A report has surfaced that claims Amazon tech workers are calling in sick in protest of the company's treatment of workers during the COVID-19 pandemic. Since the protesters are taking the social distancing and rules concerning how many people can gather once seriously, they are hosting a series of live-streamed speakers virtually rather than a physical rally, a sort of virtual walkout. The protest is reportedly a response to Amazon allegedly firing six workers in recent weeks who have called for improved safety precautions during the coronavirus pandemic.
Among those allegedly terminated for calling for improved safety precautions were two long-time user experience designers with the company. Both of the terminated workers are said to have been prominent members of the Amazon Employees for Climate Justice and had publicly voiced support for improved warehouse conditions. The two workers are called Maren Costa and Emily Cunningham.
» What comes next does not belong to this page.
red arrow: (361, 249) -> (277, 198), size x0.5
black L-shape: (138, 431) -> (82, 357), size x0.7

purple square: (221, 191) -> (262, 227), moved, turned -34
Both of those women were allegedly fired shortly after a colleague sent an email inviting employees to an online event that featured warehouse workers speaking about their experience. Over 1500 Amazon employees had registered to attend the event, which is said to have been deleted from calendars along with the email. Costa says that she was fired for violating the company's non-solicitation policy during a short video call with an HR representative.
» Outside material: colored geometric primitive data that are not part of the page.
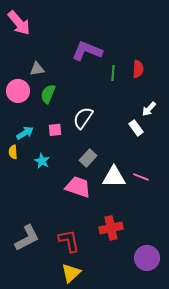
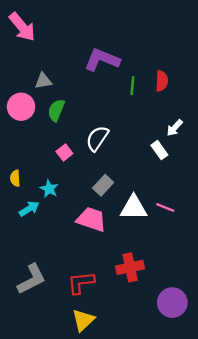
pink square: (55, 130) -> (64, 152), turned -32
cyan arrow: (25, 133) -> (29, 209), moved
red L-shape: (69, 241) -> (81, 283), turned -85

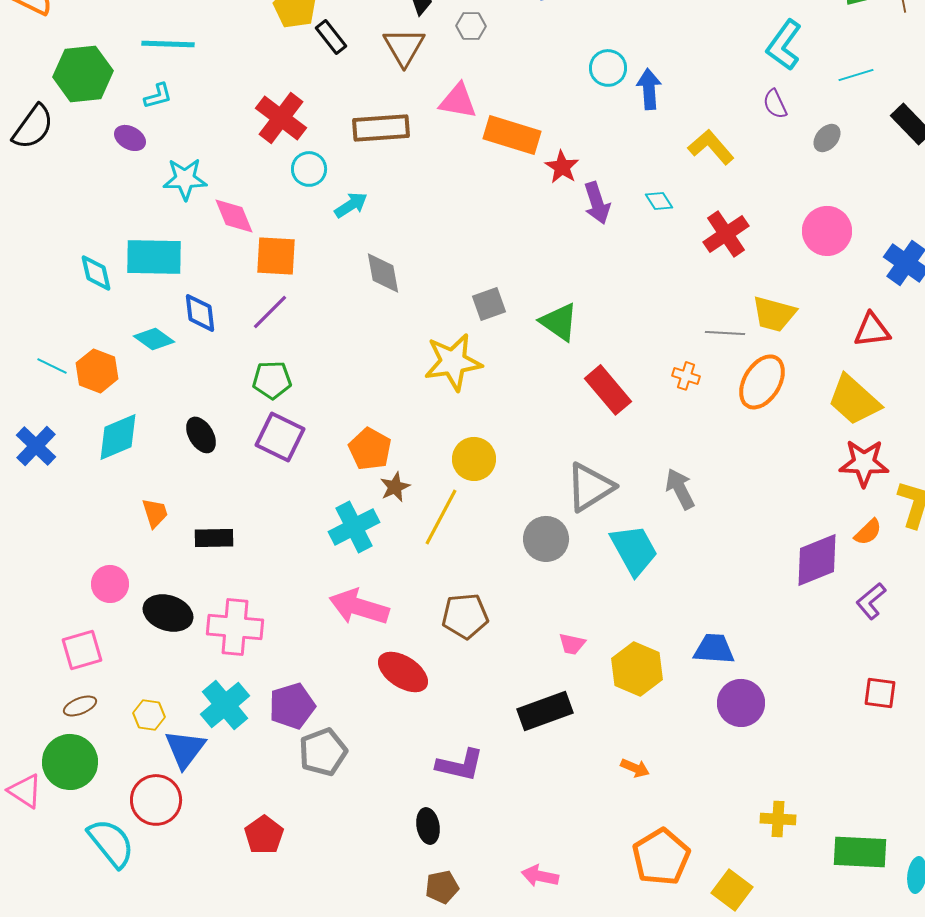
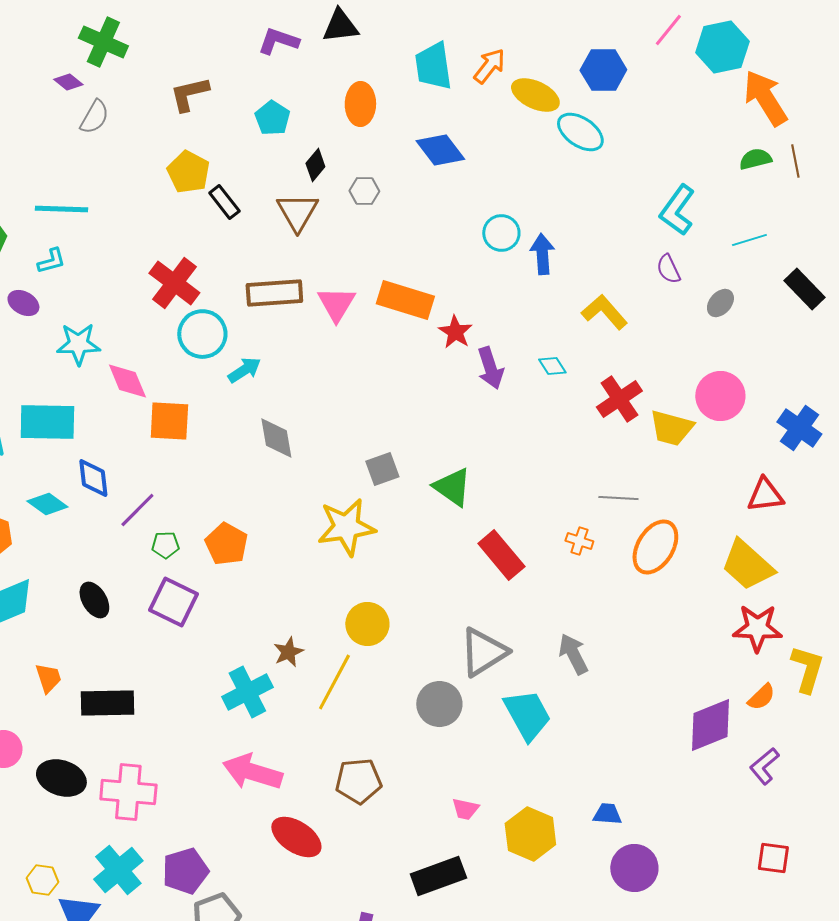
pink triangle: (458, 101) -> (336, 304), moved, turned 51
cyan circle: (309, 169) -> (202, 334), size x1.4
purple line: (270, 312) -> (137, 510), moved
yellow trapezoid: (774, 314) -> (671, 428), moved
green pentagon: (272, 380) -> (165, 545), size x0.7
orange pentagon: (370, 449) -> (226, 544), moved
black rectangle: (214, 538) -> (107, 703), size x1.4
blue trapezoid: (714, 649) -> (607, 814), size x0.7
Costa believes that she was fired for speaking out, and she thinks the firings show that Amazon is threatened by its tech workers collaborating with warehouse employees. Amazon has stated that it supports, "every employee's right to criticize their employer's working conditions, but that does not come with blanket immunity against any and all internal policies." Amazon says that Cunningham and Costa were fired for "repeatedly violating internal policies." The online retail giant didn't specify which internal policies the duo had violated. Amazon is in need of warehouse workers as sales are booming with COVID-19, the company previously announced it needed as many as 100,000 additional workers.